16 Haziran 1995'te Elisabeth Ortega katilden kaçtı ve polis için bir robot resim çizdi - ancak daha sonra bunun yanlış olduğu ortaya çıktı. Soruşturma - ya da daha doğrusu soruşturmalar - durdu! Aslında, farklı polis departmanları, aralarında gerekli bağlantıları kurmadan soruşturmalara dahil oldular. Bu suçlar arasındaki bağlantı ancak 1997 yılının sonunda kuruldu vebaşkentte bir seri katilin varlığı doğrulandı. Adli polis DNA araştırmaları konusunda henüz emekleme aşamasındayken, olay yerlerinden elde edilen katilin profili nihayet belirlendi (şimdi "Seri Katil 1" anlamına gelen ünlü SK1 profili) ve polisin elinden geçip serbest bırakılan şüphelilerle karşılaştırıldı. Ve eşleşti!
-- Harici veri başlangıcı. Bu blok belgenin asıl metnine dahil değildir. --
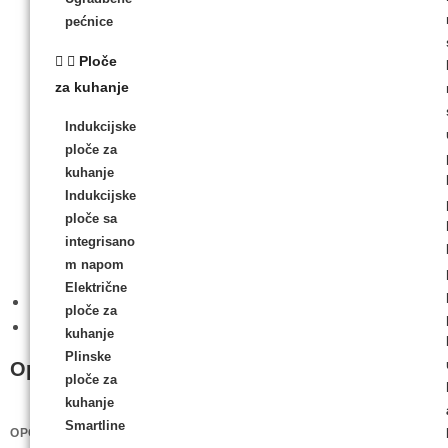
pećnice
Ploče
za kuhanje
Indukcijske
ploče za
kuhanje
Indukcijske
ploče sa
integrisano
m napom
Električne
Opis
ploče za
Recenzije (0)
kuhanje
Plinske
Opis
ploče za
kuhanje
Smartline
OPĆE INFORMACIJE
26 Mart 1998'de RTL "Doğu Paris katilinin" ismini yayınladı ve bu durum kriminal soruşturma departmanını dehşete düşürdü: katilin adı Guy Georges 'du. Birkaç saat sonra, artık katilin sabıka fotoğrafına sahip olan bir polis memuru Guy Georges'a sokakta rastladı ve onu 9. bölgedeki Boulevard de Clichy'deki Monoprix'nin önünde sorguladı. Guy Georges, sivil taraflar için zorlu geçen bir duruşma sırasında kendisine yöneltilen suçlamaları önce inkar edip sonra kabul ettikten sonra, nihayet 2001 yılında 20 kişiyi öldürmekten ömür boyu hapse mahkum edildi. Bu dava sonucunda Fransa'da Ulusal Otomatik DNA Veri Tabanı kurulmuştur. Cinayetlerin işlendiği dönemde, DNA'nın çapraz kontrolünü sağlayan böyle bir araç Guy Georges'un 5. cinayetinden sonra kimliğinin tespit edilmesini sağlayabilirdi.